> _What to work on_: All of the data is to be written out again exactly, without the pictures.

> _Saved entries_:
------------------------------------------------
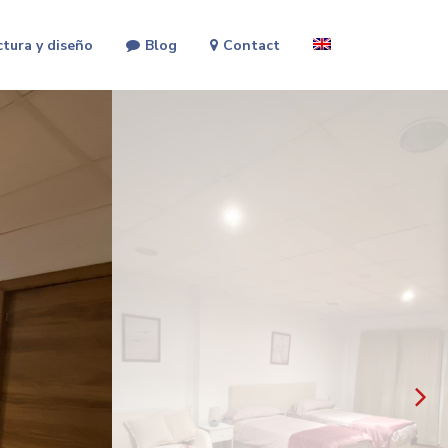
ctura y diseño
Blog
Contact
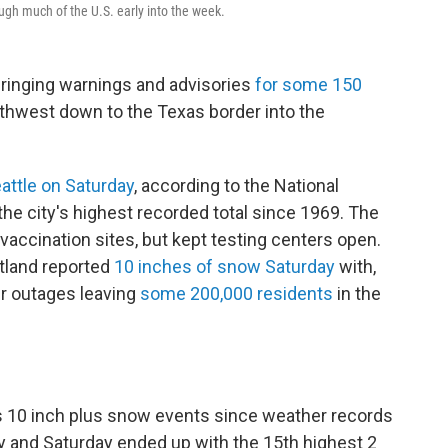
ugh much of the U.S. early into the week.
bringing warnings and advisories
for some 150
thwest down to the Texas border into the
attle on Saturday
, according to the National
the city's highest recorded total since 1969. The
accination sites, but kept testing centers open.
rtland reported
10 inches of snow Saturday
with,
r outages leaving
some 200,000 residents
in the
ys 10 inch plus snow events since weather records
day and Saturday ended up with the 15th highest 2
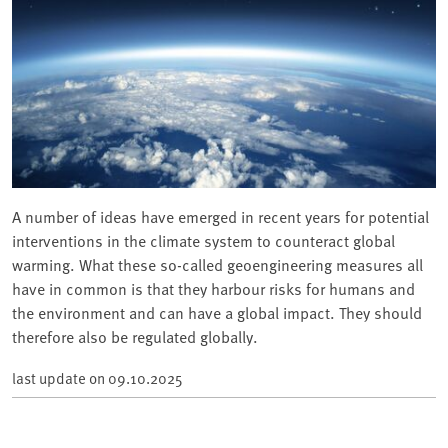
A number of ideas have emerged in recent years for potential
interventions in the climate system to counteract global
warming. What these so-called geoengineering measures all
have in common is that they harbour risks for humans and
the environment and can have a global impact. They should
therefore also be regulated globally.
last update on
09.10.2025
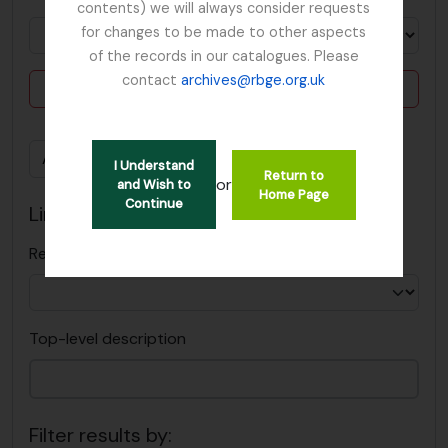
contents) we will always consider requests
for changes to be made to other aspects
of the records in our catalogues. Please
contact
archives@rbge.org.uk
Delete criterion
Add new criteria
I Understand
Return to
or
and Wish to
Home Page
Continue
Limit results to:
Repository
Top-level description
Filter results by:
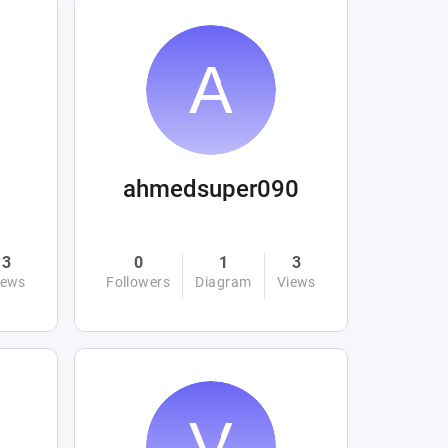
ahmedsuper090
3
0
1
3
iews
Followers
Diagram
Views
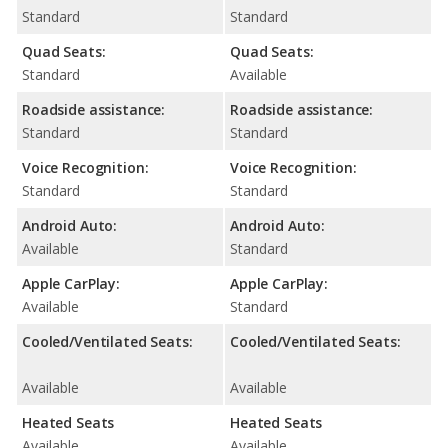
Standard
Standard
Quad Seats:
Quad Seats:
Standard
Available
Roadside assistance:
Roadside assistance:
Standard
Standard
Voice Recognition:
Voice Recognition:
Standard
Standard
Android Auto:
Android Auto:
Available
Standard
Apple CarPlay:
Apple CarPlay:
Available
Standard
Cooled/Ventilated Seats:
Cooled/Ventilated Seats:
Available
Available
Heated Seats
Heated Seats
Available
Available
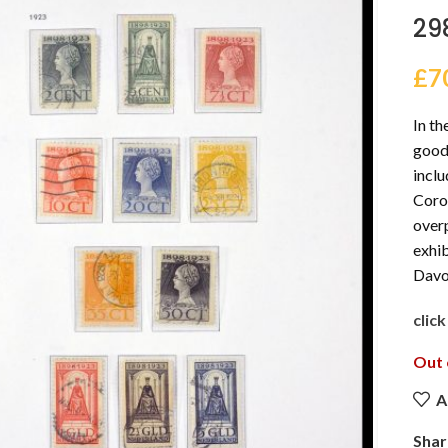
29
£
7
In th
good 
incl
Coron
overp
exhib
Davo 
clic
Out 
A
Shar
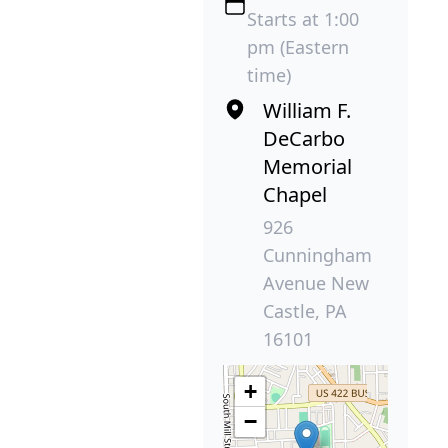
Starts at 1:00
pm (Eastern
time)
William F.
DeCarbo
Memorial
Chapel
926
Cunningham
Avenue New
Castle, PA
16101
+
−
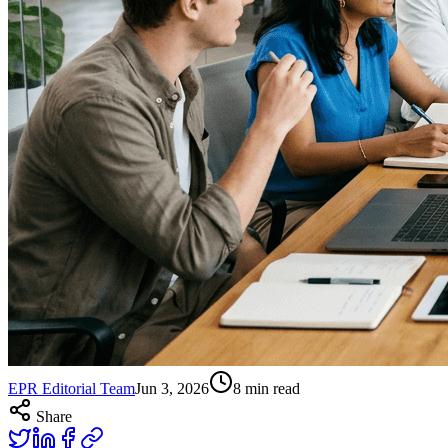
EPR Editorial Team
Jun 3, 2026
8
min read
Share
------------------------------------------------
> _Answer for the task_:
ctura y diseño
Blog
Contact
ugh much of the U.S. early into the week.
bringing warnings and advisories
for some 150
thwest down to the Texas border into the
attle on Saturday
, according to the National
the city's highest recorded total since 1969. The
accination sites, but kept testing centers open.
rtland reported
10 inches of snow Saturday
with,
r outages leaving
some 200,000 residents
in the
ys 10 inch plus snow events since weather records
day and Saturday ended up with the 15th highest 2
A number of ideas have emerged in recent years for potential
interventions in the climate system to counteract global
warming. What these so-called geoengineering measures all
have in common is that they harbour risks for humans and
the environment and can have a global impact. They should
therefore also be regulated globally.
last update on
09.10.2025
contents) we will always consider requests
for changes to be made to other aspects
of the records in our catalogues. Please
contact
archives@rbge.org.uk
Delete criterion
Add new criteria
I Understand
Return to
or
and Wish to
Home Page
Continue
Limit results to:
Repository
Top-level description
Filter results by:
ahmedsuper090
3
0
1
3
iews
Followers
Diagram
Views
Standard
Standard
Quad Seats:
Quad Seats:
Standard
Available
Roadside assistance:
Roadside assistance:
Standard
Standard
Voice Recognition:
Voice Recognition:
Standard
Standard
Android Auto:
Android Auto:
Available
Standard
Apple CarPlay:
Apple CarPlay:
Available
Standard
Cooled/Ventilated Seats:
Cooled/Ventilated Seats:
Available
Available
Heated Seats
Heated Seats
Available
Available
29
£
7
In th
good 
incl
Coron
overp
exhib
Davo 
clic
Out 
A
Shar
Starts at 1:00
pm (Eastern
time)
William F.
DeCarbo
Memorial
Chapel
926
Cunningham
Avenue New
Castle, PA
16101
+
−
EPR Editorial Team
Jun 3, 2026
8
min read
Share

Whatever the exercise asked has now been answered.